8. How we protect your personal data
We use a range of organisational and technical measures, including:
- Two-factor authentication on all Energy2 staff email and CRM accounts.
- Role-based access controls limiting who within Energy2, and which subcontractors and partners, can see customer data.
- Encrypted connections (TLS) for data in transit, including telemetry sent from installed BESS units to
os.energy2.co.uk. - Reputable, contractually-bound service providers for hosting, payments, accounting and email.
In the event of a personal data breach that is likely to result in a risk to your rights and freedoms, we will notify the Information Commissioner's Office within 72 hours of becoming aware of the breach, in line with Article 33 of the UK GDPR. Where the breach is likely to result in a high risk to your rights and freedoms, we will also notify affected individuals without undue delay.
9. Your rights
Under UK GDPR you have the right to:
- Access the personal data we hold about you.
- Rectification of inaccurate or incomplete data.
- Erasure of your data, subject to our legal obligations and any ongoing warranty support.

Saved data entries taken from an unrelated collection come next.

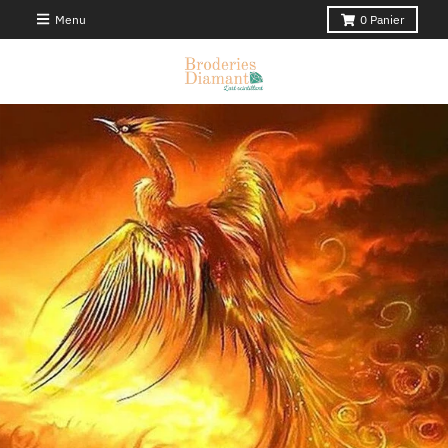
Menu
0
Panier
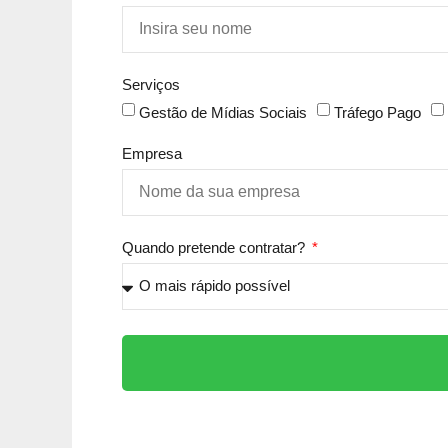
Serviços
Gestão de Mídias Sociais
Tráfego Pago
Empresa
Quando pretende contratar?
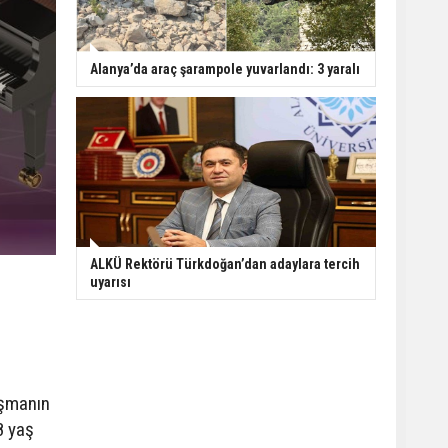
Alanya’da araç şarampole yuvarlandı: 3 yaralı
ALKÜ Rektörü Türkdoğan’dan adaylara tercih
uyarısı
ışmanın
8 yaş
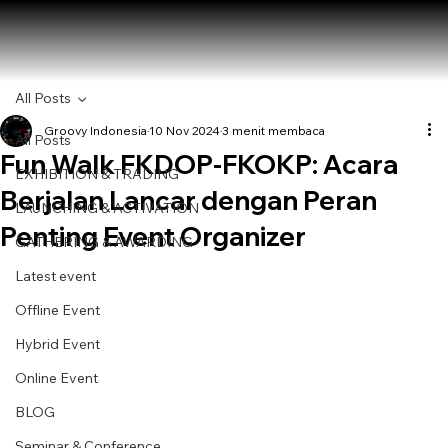
All Posts
Groovy Indonesia
10 Nov 2024
3 menit membaca
All Posts
Fun Walk FKDOP-FKOKP: Acara
EXHIBITION & TRADING
Berjalan Lancar dengan Peran
LAUNCHING & ACTIVATION
Penting Event Organizer
GATHERING & AWARDING
Latest event
Offline Event
Hybrid Event
Online Event
BLOG
Seminar & Conference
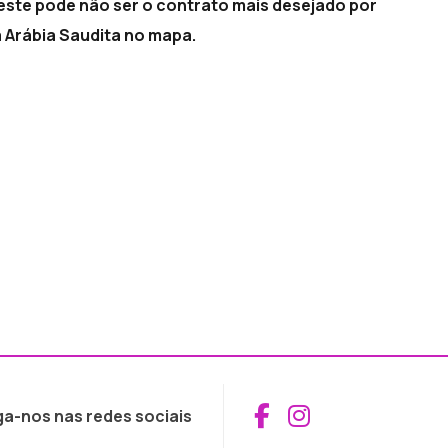
 este pode não ser o contrato mais desejado por
a Arábia Saudita no mapa.
Aceder ao Fac
Aceder ao I
ga-nos nas redes sociais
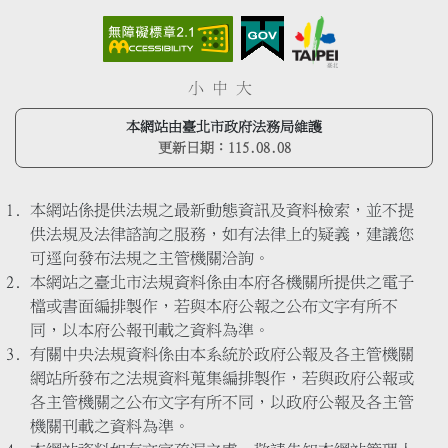
小
中
大
本網站由臺北市政府法務局維護
更新日期：
115.08.08
本網站係提供法規之最新動態資訊及資料檢索，並不提
供法規及法律諮詢之服務，如有法律上的疑義，建議您
可逕向發布法規之主管機關洽詢。
本網站之臺北市法規資料係由本府各機關所提供之電子
檔或書面編排製作，若與本府公報之公布文字有所不
同，以本府公報刊載之資料為準。
有關中央法規資料係由本系統於政府公報及各主管機關
網站所發布之法規資料蒐集編排製作，若與政府公報或
各主管機關之公布文字有所不同，以政府公報及各主管
機關刊載之資料為準。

- Restriction of how we use your data while a query is being resolved.
- Portability of your data, where applicable.
- Object to processing carried out on the basis of legitimate interests.
To exercise any of these rights, please contact [email protected]. We will respond within one calendar month.
Automated decision-making. Energy2 Ltd does not make decisions about you based solely on automated processing, including profiling, that produce legal effects concerning you or similarly significantly affect you. Decisions about quotes, system design, contracts, and customer service are made by people.
10. Cookies and tracking
Our website at energy2.co.uk does not set analytics or marketing cookies and does not use third-party tracking pixels. Cloudflare may set strictly necessary cookies for security, performance and abuse prevention; these are exempt from consent requirements under the Privacy and Electronic Communications Regulations (PECR).
11. Complaints
If you are unhappy with how we have handled your personal data, please contact us first at [email protected] so we have the opportunity to put things right.
You also have the right to complain to the Information Commissioner's Office (ICO):
- Website: ico.org.uk
- Helpline: 0303 123 1113
12. Changes to this notice
We may update this notice from time to time. The "Last updated" date above will reflect any changes. We will notify active customers by email of any material changes.